That's also something I often encounter with ChatGPT. It often is very wrong about things I ask, because I often wonder and try things off the beaten path. That's our advantage against LLMs.
No the advantage is that you have context. That context is HUGE. That's why you can't and won't be able to have chat gpt actually do your job for you. You still need to ask it questions. And to even know what questions you need to ask you need to have context.
You don't just need a context, you need to finetune a model around that context since working memory isn't enough. That is what human workers do, they spend the first months finetuning their model around the company context before they can start to provide valuable code.
Once you can pay to get your own fine tuned version of the big LLMs maybe we can start to do real work with these.

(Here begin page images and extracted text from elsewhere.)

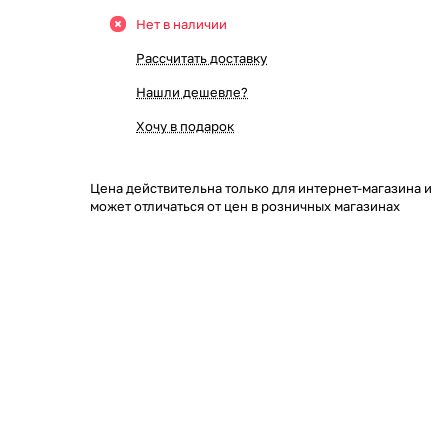
Нет в наличии
Рассчитать доставку
Нашли дешевле?
Хочу в подарок
Цена действительна только для интернет-магазина и
может отличаться от цен в розничных магазинах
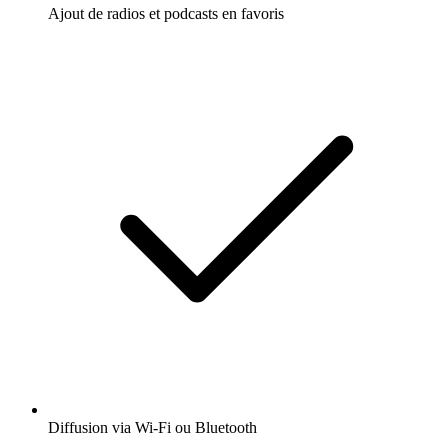
Ajout de radios et podcasts en favoris
Diffusion via Wi-Fi ou Bluetooth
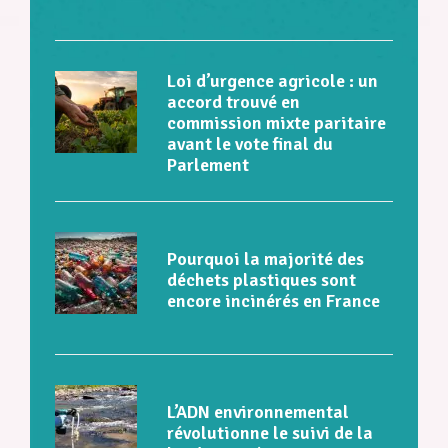
Loi d’urgence agricole : un
accord trouvé en
commission mixte paritaire
avant le vote final du
Parlement
Pourquoi la majorité des
déchets plastiques sont
encore incinérés en France
L’ADN environnemental
révolutionne le suivi de la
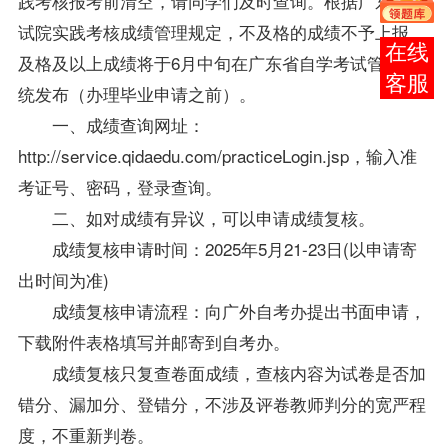
践考核报考前清空，请同学们及时查询。根据广东省考
试院实践考核成绩管理规定，不及格的成绩不予上报，
在线
及格及以上成绩将于6月中旬在广东省自学考试管理系
客服
统发布（办理毕业申请之前）。
一、成绩查询网址：
http://service.qidaedu.com/practiceLogin.jsp，输入准
考证号、密码，登录查询。
二、如对成绩有异议，可以申请成绩复核。
成绩复核申请时间：2025年5月21-23日(以申请寄
出时间为准)
成绩复核申请流程：向广外自考办提出书面申请，
下载附件表格填写并邮寄到自考办。
成绩复核只复查卷面成绩，查核内容为试卷是否加
错分、漏加分、登错分，不涉及评卷教师判分的宽严程
度，不重新判卷。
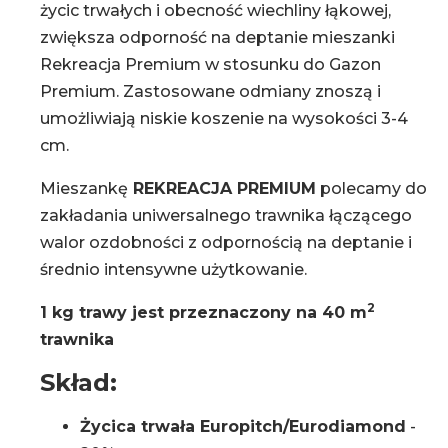
życic trwałych i obecność wiechliny łąkowej,
zwiększa odporność na deptanie mieszanki
Rekreacja Premium w stosunku do Gazon
Premium. Zastosowane odmiany znoszą i
umożliwiają niskie koszenie na wysokości 3-4
cm.
Mieszankę
REKREACJA PREMIUM
polecamy do
zakładania uniwersalnego trawnika łączącego
walor ozdobności z odpornością na deptanie i
średnio intensywne użytkowanie.
2
1 kg trawy jest przeznaczony na 40 m
trawnika
Skład:
Życica trwała Europitch/Eurodiamond
-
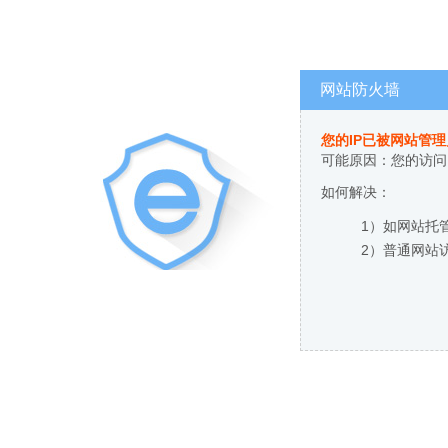
网站防火墙
您的IP已被网站管
可能原因：您的访问
如何解决：
1）如网站托
2）普通网站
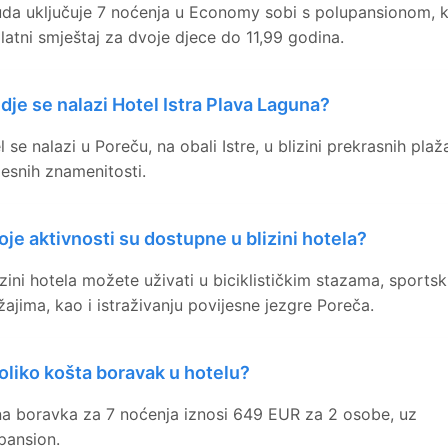
da uključuje 7 noćenja u Economy sobi s polupansionom, k
latni smještaj za dvoje djece do 11,99 godina.
dje se nalazi Hotel Istra Plava Laguna?
 se nalazi u Poreču, na obali Istre, u blizini prekrasnih plaža
jesnih znamenitosti.
oje aktivnosti su dostupne u blizini hotela?
izini hotela možete uživati u biciklističkim stazama, sports
žajima, kao i istraživanju povijesne jezgre Poreča.
oliko košta boravak u hotelu?
na boravka za 7 noćenja iznosi 649 EUR za 2 osobe, uz
pansion.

However my point is that having the context and the ability to use it is sooooooo far out of reach for a computer it's unfathomable. In much the same way how life is unfathomable at some level. It's this self referencing infinity that is somehow collapsing into results while being uncollapseable.
Computers can't do that not without something fundamentally different
Purely probabilistically, trying things off the beaten path is just a matter of higher LLM temperature. Turning up GPT-4's temperature is basically an expensive /dev/urandom pipe today, but I don't see any fundamental reason why LLMs can't catch up. Maybe all it takes is tinkering with how temperature is calculated.
You've missed the metaphor, I think. Higher temperatures will make it "more creative" for lack of a better term, but there's a lot of specialist knowledge it doesn't have and which you can't give it just by twiddling a dial.
It has a massive speed advantage that lets it read the whole internet, but it's dumb enough that it also needs to, and when even that doesn't give it enough examples, it's like asking me to improvise Latin based on what I recognise of the loanwords in English.